Por: Alfonso Pérez Daza
La palabra autocracia proviene del griego “autos” que significa “por uno mismo” y “kratos” que engloba los conceptos de poder y gobierno. Por ello, cuando se emplea ese término se hace referencia al sistema de gobierno donde se concentra el poder en una sola persona. El propio Hans Kelsen ejemplificaba que, cuando las decisiones políticas en forma de leyes se toman de arriba hacia abajo se tiene una autocracia, y cuando ellas proceden de abajo hacia arriba se ejerce una democracia.
Lo anterior cobra relevancia porque actualmente se discuten en México una serie de propuestas de reformas constitucionales que pretenden modificar el sistema electoral. Esas decisiones que impactan en nuestras vidas deben tomarse con la participación de todos los legisladores que nos representan indirectamente. Cuando el Poder Legislativo se somete u obedece ciegamente la indicación de una sola persona en la creación de las leyes estaríamos en una autocracia, pues, como decía Kelsen, una característica de esa forma de gobierno se presenta cuando, quienes obedecen las leyes, no participan en su creación.
Por eso me parece grave que se califique de “traidores a la patria” a los legisladores que se oponen a una modificación constitucional. Los argumentos, explicaciones y posicionamientos políticos que se sustentan en uno o en otro sentido son públicos y permiten a los electores juzgar o calificar si nuestros representantes votaron a favor o en contra de nuestros intereses, pero esta dinámica forma parte de la democracia.
La obsesión por el poder autocrático es una realidad que se presenta en varias partes del mundo. Moisés Naím escribió en su obra “La revancha de los poderosos” que Polonia, India, Bolivia y Estados Unidos han tenido líderes con la intención de afianzarse en el poder tratando de socavar los controles que se los impide, desde la prensa libre y crítica, la independencia de los tribunales y, en general, destruir cualquier mecanismo que constituya un impedimento para gobernar sin restricciones. El autor advierte, por ejemplo, que el principal populista nacionalista estadounidense está tramando su regreso al poder.

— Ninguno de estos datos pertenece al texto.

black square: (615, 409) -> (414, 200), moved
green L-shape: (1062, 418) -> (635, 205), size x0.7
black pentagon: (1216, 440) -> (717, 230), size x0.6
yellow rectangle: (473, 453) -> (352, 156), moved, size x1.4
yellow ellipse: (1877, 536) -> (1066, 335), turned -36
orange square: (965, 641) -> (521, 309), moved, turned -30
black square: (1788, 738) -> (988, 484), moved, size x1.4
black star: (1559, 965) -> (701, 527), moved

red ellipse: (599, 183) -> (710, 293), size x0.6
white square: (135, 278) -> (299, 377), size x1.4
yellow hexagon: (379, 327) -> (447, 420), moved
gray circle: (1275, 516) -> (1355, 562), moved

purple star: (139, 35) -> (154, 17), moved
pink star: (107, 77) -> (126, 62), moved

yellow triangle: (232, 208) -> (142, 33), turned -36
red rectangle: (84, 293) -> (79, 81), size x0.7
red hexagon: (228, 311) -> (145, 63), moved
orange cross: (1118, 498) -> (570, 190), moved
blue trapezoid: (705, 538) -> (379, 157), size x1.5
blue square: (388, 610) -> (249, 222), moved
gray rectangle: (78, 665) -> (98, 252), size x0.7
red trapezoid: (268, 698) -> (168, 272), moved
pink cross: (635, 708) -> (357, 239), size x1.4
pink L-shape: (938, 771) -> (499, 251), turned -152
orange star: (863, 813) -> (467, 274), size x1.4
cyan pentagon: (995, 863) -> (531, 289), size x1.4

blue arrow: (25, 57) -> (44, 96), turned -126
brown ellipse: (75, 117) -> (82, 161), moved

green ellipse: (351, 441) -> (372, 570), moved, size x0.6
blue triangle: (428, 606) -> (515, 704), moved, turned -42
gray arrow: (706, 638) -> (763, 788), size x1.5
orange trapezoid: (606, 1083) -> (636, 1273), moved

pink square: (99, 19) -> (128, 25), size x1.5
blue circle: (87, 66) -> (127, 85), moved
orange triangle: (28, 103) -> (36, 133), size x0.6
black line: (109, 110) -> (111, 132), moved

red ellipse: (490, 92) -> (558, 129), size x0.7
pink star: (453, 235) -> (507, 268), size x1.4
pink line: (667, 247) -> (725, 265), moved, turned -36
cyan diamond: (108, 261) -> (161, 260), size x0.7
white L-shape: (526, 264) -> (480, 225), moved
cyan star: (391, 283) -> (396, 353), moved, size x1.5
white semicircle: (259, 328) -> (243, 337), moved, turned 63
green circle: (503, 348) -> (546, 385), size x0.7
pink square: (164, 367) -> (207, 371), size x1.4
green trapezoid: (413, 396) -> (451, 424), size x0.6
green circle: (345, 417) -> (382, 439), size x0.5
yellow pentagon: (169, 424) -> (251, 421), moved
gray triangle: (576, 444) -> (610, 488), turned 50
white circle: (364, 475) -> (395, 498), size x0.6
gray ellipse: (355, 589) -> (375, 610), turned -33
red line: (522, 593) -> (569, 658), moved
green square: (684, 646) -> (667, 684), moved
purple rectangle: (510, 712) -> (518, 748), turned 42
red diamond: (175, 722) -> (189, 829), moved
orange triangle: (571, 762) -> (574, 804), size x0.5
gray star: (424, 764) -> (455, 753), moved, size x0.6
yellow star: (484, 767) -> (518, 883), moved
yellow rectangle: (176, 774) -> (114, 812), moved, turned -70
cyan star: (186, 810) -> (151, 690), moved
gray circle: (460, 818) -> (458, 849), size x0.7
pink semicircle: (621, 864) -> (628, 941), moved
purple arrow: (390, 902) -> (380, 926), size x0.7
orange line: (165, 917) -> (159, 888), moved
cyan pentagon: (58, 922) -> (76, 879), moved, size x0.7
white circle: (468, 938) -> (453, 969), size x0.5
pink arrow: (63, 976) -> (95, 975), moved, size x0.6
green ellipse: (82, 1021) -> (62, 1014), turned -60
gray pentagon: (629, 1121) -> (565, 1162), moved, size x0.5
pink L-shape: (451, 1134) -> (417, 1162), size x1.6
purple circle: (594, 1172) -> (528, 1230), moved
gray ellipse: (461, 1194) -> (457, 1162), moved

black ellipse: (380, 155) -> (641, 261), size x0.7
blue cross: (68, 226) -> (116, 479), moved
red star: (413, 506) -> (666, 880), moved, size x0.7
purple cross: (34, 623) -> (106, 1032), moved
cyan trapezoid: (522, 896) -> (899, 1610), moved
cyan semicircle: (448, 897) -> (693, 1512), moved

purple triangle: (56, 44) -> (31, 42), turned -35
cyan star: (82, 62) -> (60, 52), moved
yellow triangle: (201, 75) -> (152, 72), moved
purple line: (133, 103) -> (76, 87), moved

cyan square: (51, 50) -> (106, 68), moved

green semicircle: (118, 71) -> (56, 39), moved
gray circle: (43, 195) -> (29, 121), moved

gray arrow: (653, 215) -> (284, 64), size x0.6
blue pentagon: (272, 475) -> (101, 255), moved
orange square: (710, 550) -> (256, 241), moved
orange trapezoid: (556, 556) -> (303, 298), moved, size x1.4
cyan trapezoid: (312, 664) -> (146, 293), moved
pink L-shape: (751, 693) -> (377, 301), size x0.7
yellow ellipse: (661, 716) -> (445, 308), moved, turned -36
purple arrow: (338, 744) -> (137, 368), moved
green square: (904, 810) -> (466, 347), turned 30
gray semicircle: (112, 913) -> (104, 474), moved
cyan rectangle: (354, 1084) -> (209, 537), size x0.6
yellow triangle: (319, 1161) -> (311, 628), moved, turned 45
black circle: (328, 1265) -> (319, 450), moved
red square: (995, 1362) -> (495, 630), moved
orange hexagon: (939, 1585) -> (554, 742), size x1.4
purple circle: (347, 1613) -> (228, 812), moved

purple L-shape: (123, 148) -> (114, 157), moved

Un gobierno autócrata somete al parlamento, a los jueces, a los gobiernos estatales, reprime a los medios de comunicación y ajusta las leyes a sus planes para conservar el poder. En la actualidad, estas características para ejercer el poder afortunadamente son inconstitucionales. La influencia del pensamiento del filósofo Rousseau están vigentes en nuestra Constitución, pues los valores más importantes contra el poder político son la libertad y la igualdad. Debemos participar en las decisiones que competen al bien común, no ser sometidos a algún tipo de opresión y, desde luego, no caer en la posibilidad objetiva de ser dominados por la voluntad de una sola persona.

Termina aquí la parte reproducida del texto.